Begegnung - Kl. Schwestern Jesus

 

 

Die Kleinen Schwestern vereint in der Region der nördlichen Länder*

April-Mai 2018

Zeit der Begegnung in der Benediktinerabtei von Wavreumont

Ein Gebiet von Hügeln und Weiden mit schwarz-weissen Kühen und Wäldern.

Abtei mit etwa 15 Benediktinermönchen. Ausser den Gebetszeiten sehen wir sie an der Arbeit im Haushalt, im Gemüsegarten oder am Empfang.

Thema:

„Die Gnade der Begegnung im Heute leben“

Die Zeit der Stille wird von Pater David Glenday (Combonien) animiert. Mit Humor, anhand der  Evangeliumtexte schöpft er  tiefgreifende Aspekte der „Begegnung“.

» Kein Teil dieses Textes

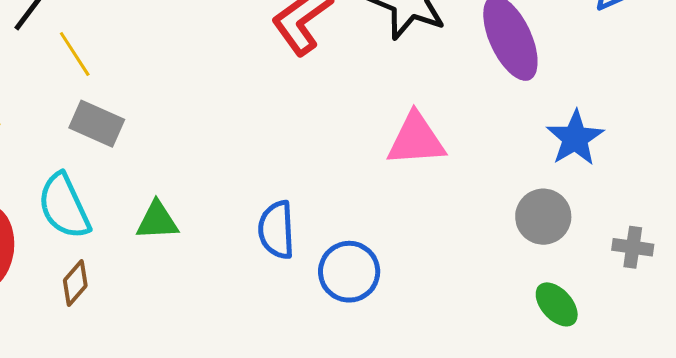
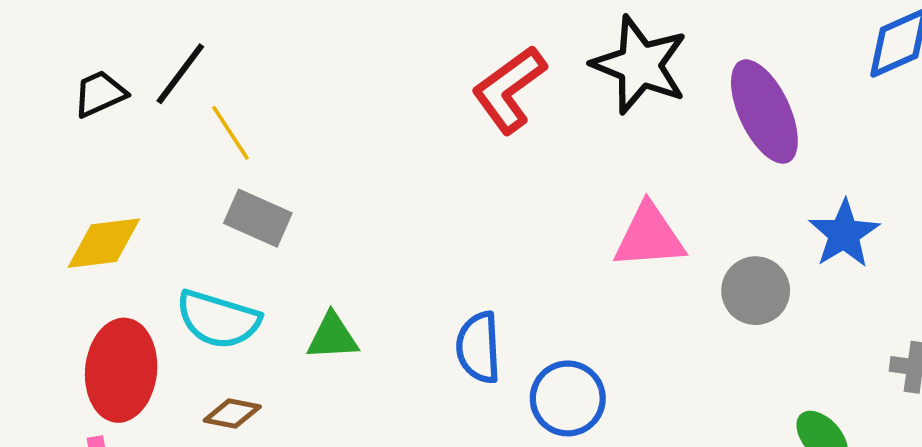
cyan semicircle: (64, 206) -> (218, 319), turned -48
gray circle: (543, 217) -> (756, 291), moved
brown diamond: (75, 283) -> (232, 413), turned 60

Einige flashs unter vielen andern:

Gott selbst ist Begegnung: Der Vater sucht uns, der Sohn legt Fürsprache für uns ein, der Geist kommt und führt uns zum Herzen Gottes (Ikone der Dreifaltigkeit)!

Begegnung in Barmherzigkeit! Dort begegnet uns Gott! Wenn ich nicht die Erfahrung der Barmherzigkeit mache, mache ich keine Erfahrung Gottes.

Woher kommt die Energie, welche mich herausfordert und zum andern hindrängt? Die Erfahrung der Barmherzigkeit! Die Barmherzigkeit geht mir voran und bereitet mir den Weg. Ohne den Herrn, der die Steine vom Weg nimmt, wäre ich noch viel öfters gestolpert!

Einladung mit konkreten Aspekten der Barmherzigkeit in meinem Leben zu beten… z.B. Die Geduld Gottes in der Geduld meiner Mitschwestern.
 

Unsere eigene Geschichte feiern, sich mit Freude erinnern, Friede, Dankbarkeit…

Die Gnade der Begegnung feiern, kosten, geniessen!

Aus welcher Begegnung oder Begegnungen lebe ich heute?

Das Verlangen der Begegnung entdecken: „Es ist nicht gut, dass der Mensch allein sei…“(Gen. 2.18)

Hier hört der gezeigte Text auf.